Interfaces & Applications
While this project was developed prior to the start of Fab Academy, I found it a suitable for the purposes of documenting the interfaces and applications week since I have been responsible for the majority of the coding on the given project.
A burned Pi
The original idea was to attach a camera to the plant so it could follow and attack its human overlords using facial-recognition software. Initially, I had trouble getting the Raspberry Pi to detect a camera module. I fixed the problem by switching to a different Pi, which unfortunately did not last for long.
It was surprisingly easy to get a object-detection software running using Python and OpenCV library.

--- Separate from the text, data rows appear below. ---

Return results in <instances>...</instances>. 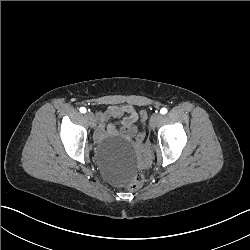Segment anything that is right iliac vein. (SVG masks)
I'll list each match as a JSON object with an SVG mask.
<instances>
[{
    "instance_id": "63e3f726",
    "label": "right iliac vein",
    "mask_w": 250,
    "mask_h": 250,
    "mask_svg": "<svg viewBox=\"0 0 250 250\" xmlns=\"http://www.w3.org/2000/svg\"><path fill=\"white\" fill-rule=\"evenodd\" d=\"M85 118H86V120L88 121V123H89V125H90L91 127H94V126H95L96 120H95V116H94L92 113L87 112V113L85 114Z\"/></svg>"
}]
</instances>
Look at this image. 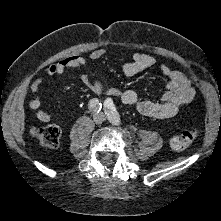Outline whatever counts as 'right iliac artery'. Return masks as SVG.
<instances>
[{"instance_id":"1","label":"right iliac artery","mask_w":221,"mask_h":221,"mask_svg":"<svg viewBox=\"0 0 221 221\" xmlns=\"http://www.w3.org/2000/svg\"><path fill=\"white\" fill-rule=\"evenodd\" d=\"M88 108L95 113H99L101 111L102 104L97 98H93L89 101Z\"/></svg>"}]
</instances>
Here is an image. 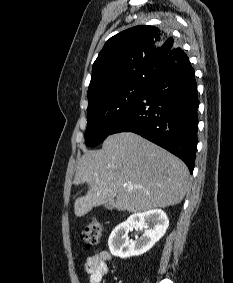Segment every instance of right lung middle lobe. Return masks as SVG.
<instances>
[{"label":"right lung middle lobe","mask_w":233,"mask_h":283,"mask_svg":"<svg viewBox=\"0 0 233 283\" xmlns=\"http://www.w3.org/2000/svg\"><path fill=\"white\" fill-rule=\"evenodd\" d=\"M148 85H128L109 93L88 105V124L85 131L86 145L95 147L120 123Z\"/></svg>","instance_id":"right-lung-middle-lobe-1"}]
</instances>
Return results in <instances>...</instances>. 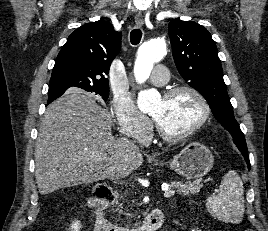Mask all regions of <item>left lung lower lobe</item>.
Returning a JSON list of instances; mask_svg holds the SVG:
<instances>
[{
  "mask_svg": "<svg viewBox=\"0 0 268 231\" xmlns=\"http://www.w3.org/2000/svg\"><path fill=\"white\" fill-rule=\"evenodd\" d=\"M242 153V155L244 156L246 162H247V166H248V169L250 170L251 168V165H250V161H249V156H248V153L247 151H240Z\"/></svg>",
  "mask_w": 268,
  "mask_h": 231,
  "instance_id": "left-lung-lower-lobe-1",
  "label": "left lung lower lobe"
}]
</instances>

But since I was running the recognition on a real-time video feed the Pi’s limited hardware started to freak out and generate a lot of heat. Long story short, the Pi did not turn on after I tried to restart it. It was at this point that I have abandoned the idea of the plant autonomously following humans and instead opted out for controlling it remotely using a web interface.
Expanding my webdev horizons
This project was my first genuine entry into developing for Raspberry Pi. In theory I knew that Pi is just a simple Linux machine but I had not fully realised the implications of that fact until I have actually booted up the DebianOS and started toying around with it. I quickly realised that it was just like developing on a web server with an added option to plug in a keyboard and mouse and see what is going on an external monitor.

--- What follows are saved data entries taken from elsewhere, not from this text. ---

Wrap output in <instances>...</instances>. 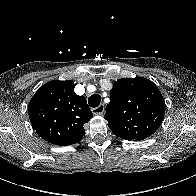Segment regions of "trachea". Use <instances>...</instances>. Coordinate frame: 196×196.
<instances>
[{
	"label": "trachea",
	"instance_id": "1",
	"mask_svg": "<svg viewBox=\"0 0 196 196\" xmlns=\"http://www.w3.org/2000/svg\"><path fill=\"white\" fill-rule=\"evenodd\" d=\"M100 102L101 96L99 94H93L88 98V104L93 108L99 106Z\"/></svg>",
	"mask_w": 196,
	"mask_h": 196
}]
</instances>
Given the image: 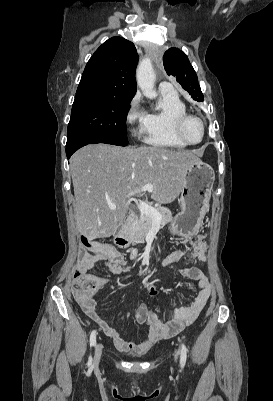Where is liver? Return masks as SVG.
<instances>
[{"label": "liver", "instance_id": "obj_1", "mask_svg": "<svg viewBox=\"0 0 273 401\" xmlns=\"http://www.w3.org/2000/svg\"><path fill=\"white\" fill-rule=\"evenodd\" d=\"M193 162H200L193 150L113 144L79 148L70 158L79 233L87 239L115 235L125 219L130 192L144 184H153V201L172 203L182 190L184 170Z\"/></svg>", "mask_w": 273, "mask_h": 401}]
</instances>
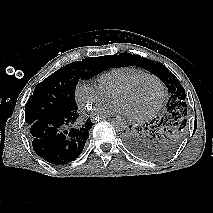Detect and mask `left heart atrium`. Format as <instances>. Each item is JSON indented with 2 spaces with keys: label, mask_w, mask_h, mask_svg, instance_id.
<instances>
[{
  "label": "left heart atrium",
  "mask_w": 213,
  "mask_h": 213,
  "mask_svg": "<svg viewBox=\"0 0 213 213\" xmlns=\"http://www.w3.org/2000/svg\"><path fill=\"white\" fill-rule=\"evenodd\" d=\"M93 114L95 116H103L105 114H121L129 116L130 112L123 103L119 101H113L110 104L96 107L93 110Z\"/></svg>",
  "instance_id": "1"
}]
</instances>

It was a true aha moment when I found out that I can use my web development skills to build something other than a website — say a remotely controlled plant robot.
The basic setup consists of Raspberry Pi running a Flask web server that exposes five API endpoints: control/up
, control/down
, control/left
, control/right
, control/stop
. Sending a HTTP request to any of these endpoints sends corresponding instructions to the two motors attached to the Pi allowing it to be controlled remotely. Using the Dataplicity IoT platform I was able to create a direct SSH tunnel to our Pi which allowed us to propagate requests to our local-only Pi’s server by sending a simple HTTP request to API Dataplicity’s endpoints via a custom mobile-ready website.

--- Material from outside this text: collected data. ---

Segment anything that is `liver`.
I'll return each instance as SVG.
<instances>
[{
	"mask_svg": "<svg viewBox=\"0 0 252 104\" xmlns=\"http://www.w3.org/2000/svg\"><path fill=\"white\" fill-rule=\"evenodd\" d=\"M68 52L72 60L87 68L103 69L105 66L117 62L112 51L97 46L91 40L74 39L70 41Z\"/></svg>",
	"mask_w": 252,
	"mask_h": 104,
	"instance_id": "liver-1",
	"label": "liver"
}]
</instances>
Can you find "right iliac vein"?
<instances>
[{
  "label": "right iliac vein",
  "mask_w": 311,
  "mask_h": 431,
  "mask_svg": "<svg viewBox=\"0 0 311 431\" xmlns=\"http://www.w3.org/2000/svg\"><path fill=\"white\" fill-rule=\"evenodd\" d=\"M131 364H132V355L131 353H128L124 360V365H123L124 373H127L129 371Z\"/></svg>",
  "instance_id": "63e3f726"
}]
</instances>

The front-end code that controls the robot from the website (uses jQuery):
// joystick.js
function turn(direction) {
$.ajax({
type: "POST",
url: 'https://conniving-grasshopper-2134.dataplicity.io/control/'+direction+'/',
data: {
"state": '1'
}
});
}
// buttons
$('#up').click(function() {
turn('up');
});
$('#down').click(function() {
turn('down');
});
$('#left').click(function() {
turn('left');
});
$('#right').click(function() {
turn('right');
});
$('#stop').click(function() {
turn('stop');
});
// keyboard
$(document).keydown(function(e) {
switch(e.which) {
case 32:
turn('stop')
break;
case 37: // left
turn('left')
break;
case 38: // up
turn('up')
break;
case 39: // right
turn('right')
break;
case 40: // down
turn('down')
break;
default: return; // exit this handler for other keys
}
e.preventDefault(); // prevent the default action (scroll / move caret)
});
Raspberry me
Working on this project has convinced me about the power and possibilities of Raspberry Pi. I am sure I will use it as a control centre for various sensing and interactive projects in the future.